The economic case for raising the wage, at a time when economic inequality is rampant, working-class incomes are declining, and Wal-Mart sales are falling through the floor, is overwhelming. But while Republicans may blow off the economic consequences of not raising the federal standard, they can't be so cavalier in dismissing the political consequences.
The constituency that today's GOP most desperately seeks to win, or at least neutralize, is Latinos-the ethnic group most clustered in low-wage jobs, and most certain to benefit from a minimum wage hike. In swing districts with substantial Latino populations, Democrats are certain to highlight Republican opposition to raising the wage in the 2014 elections.
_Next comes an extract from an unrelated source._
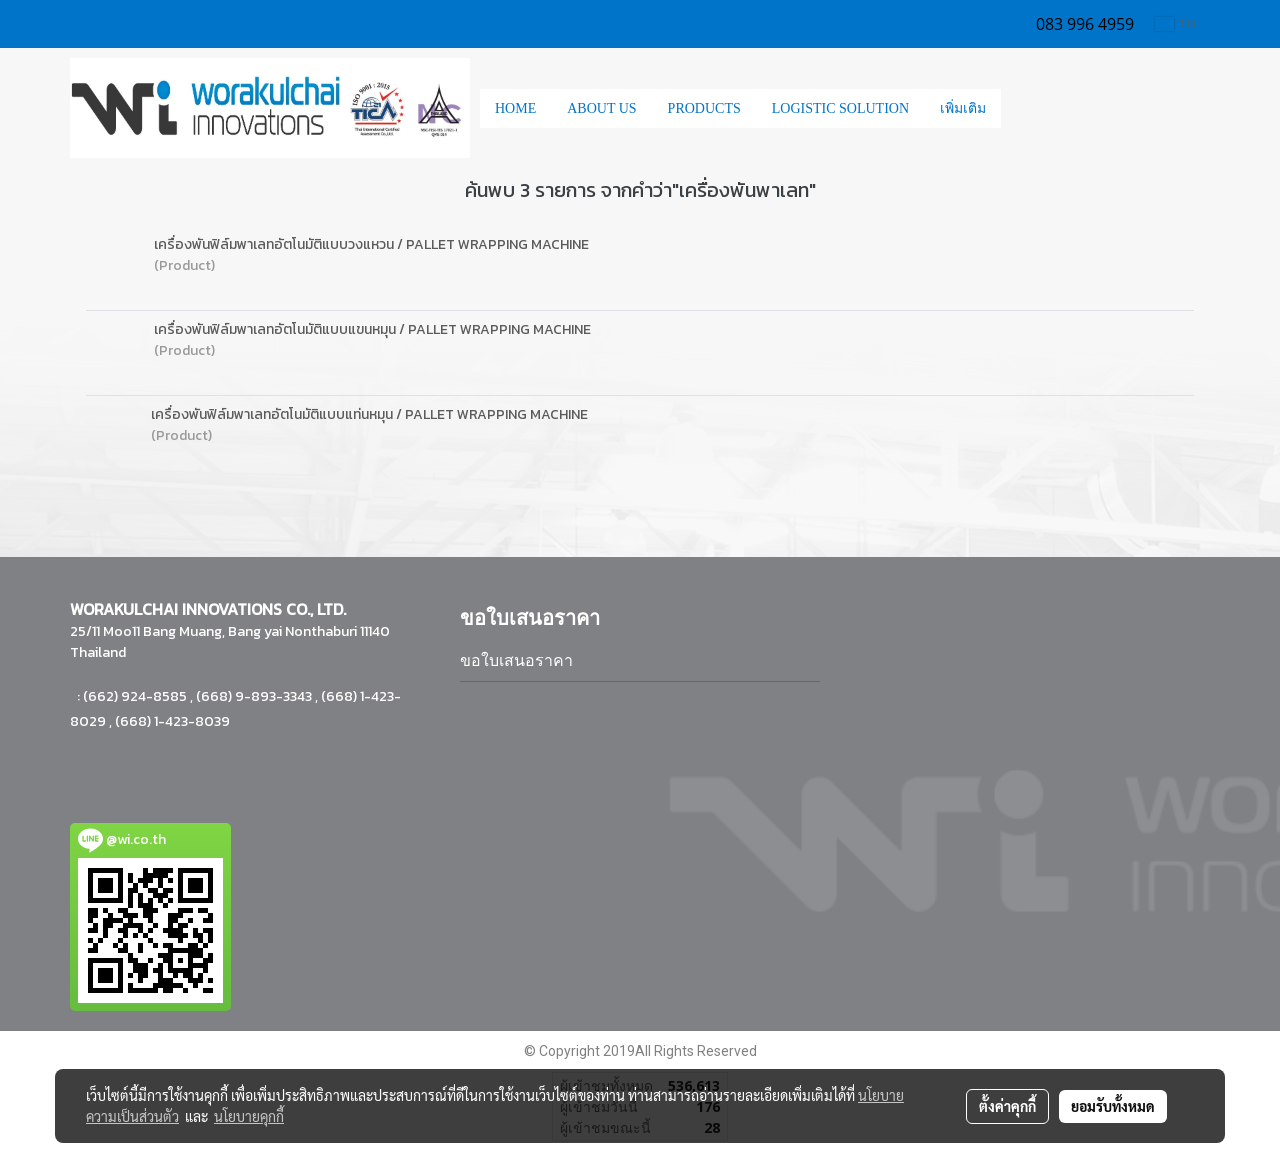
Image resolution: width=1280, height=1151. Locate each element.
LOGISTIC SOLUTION (840, 108)
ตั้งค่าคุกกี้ (1007, 1106)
Nor is support for a higher wage limited to Latinos. On each occasion in the past decade that a state minimum wage increase has been put before voters as a referendum or initiative, it has passed handily, including in red states like Arizona and purple states like Florida (where a ballot measure raising the wage garnered 72 percent support in 2004). Polling consistently shows large majorities favoring an increase in the federal minimum wage: Last year, a poll conducted by Celinda Lake found that 73 percent of likely voters favored raising it to $10 an hour and indexing it to inflation.
Given that the GOP is on the opposite side of public opinion every time that raising the minimum wage becomes an issue, its best way out of its self-created serial dilemma is to support creating a process that keeps the issue from coming up at all. The one way to do that is for the party to support indexing the wage to increases in the cost of living-in effect, making all subsequent wage hikes an automatic process based entirely on statistics. Just one GOP vote for a wage increase and indexing, and there will be no further need to take votes on that nasty minimum wage. For Republicans, indexing the wage inoculates them against any future damages that would otherwise arise from their Scrooge-like economics. Whether self-interest trumps that economic Scrooge-ism, however, remains to be seen.